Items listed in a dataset
* * * * * * *
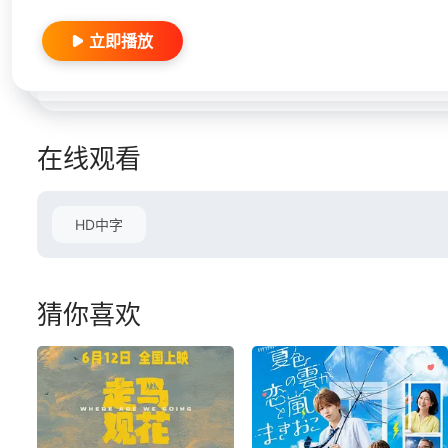
立即播放
在线观看
HD中字
猜你喜欢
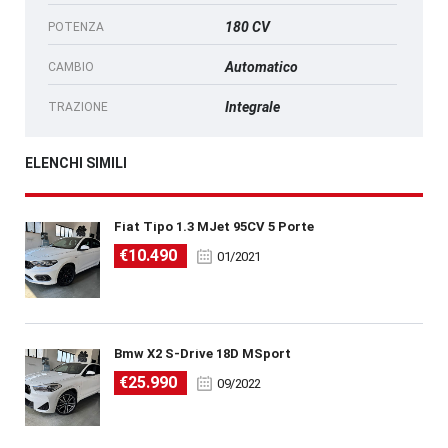
180 CV
POTENZA
Automatico
CAMBIO
Integrale
TRAZIONE
ELENCHI SIMILI
Fiat Tipo 1.3 MJet 95CV 5 Porte
€10.490
01/2021
Bmw X2 S-Drive 18D MSport
€25.990
09/2022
* * * * * * *
The data above are to be repeated word for word, with any pictures left out.

立即播放
在线观看
HD中字
猜你喜欢
180 CV
POTENZA
Automatico
CAMBIO
Integrale
TRAZIONE
ELENCHI SIMILI
Fiat Tipo 1.3 MJet 95CV 5 Porte
€10.490
01/2021
Bmw X2 S-Drive 18D MSport
€25.990
09/2022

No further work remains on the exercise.